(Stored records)
·····

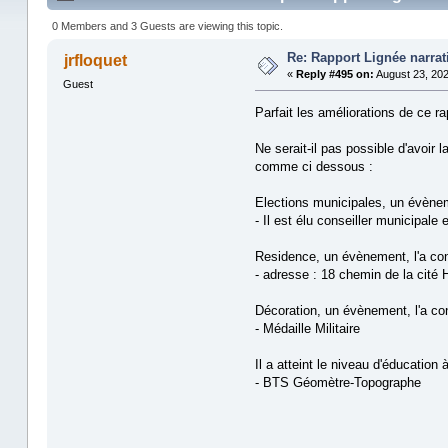
0 Members and 3 Guests are viewing this topic.
Re: Rapport Lignée narra
jrfloquet
«
Reply #495 on:
August 23, 202
Guest
Parfait les améliorations de ce ra
Ne serait-il pas possible d'avoir 
comme ci dessous :
Elections municipales, un évènem
- Il est élu conseiller municipale
Residence, un évènement, l'a con
- adresse : 18 chemin de la cité H
Décoration, un évènement, l'a co
- Médaille Militaire
Il a atteint le niveau d'éducatio
- BTS Géomètre-Topographe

·····

About this task:
Exactly as they appear, print the lines from the one holding "- Il est élu conseiller municipale" through the final line of the entries, and no others.

Answer section:
- Il est élu conseiller municipale
Residence, un évènement, l'a con
- adresse : 18 chemin de la cité H
Décoration, un évènement, l'a co
- Médaille Militaire
Il a atteint le niveau d'éducatio
- BTS Géomètre-Topographe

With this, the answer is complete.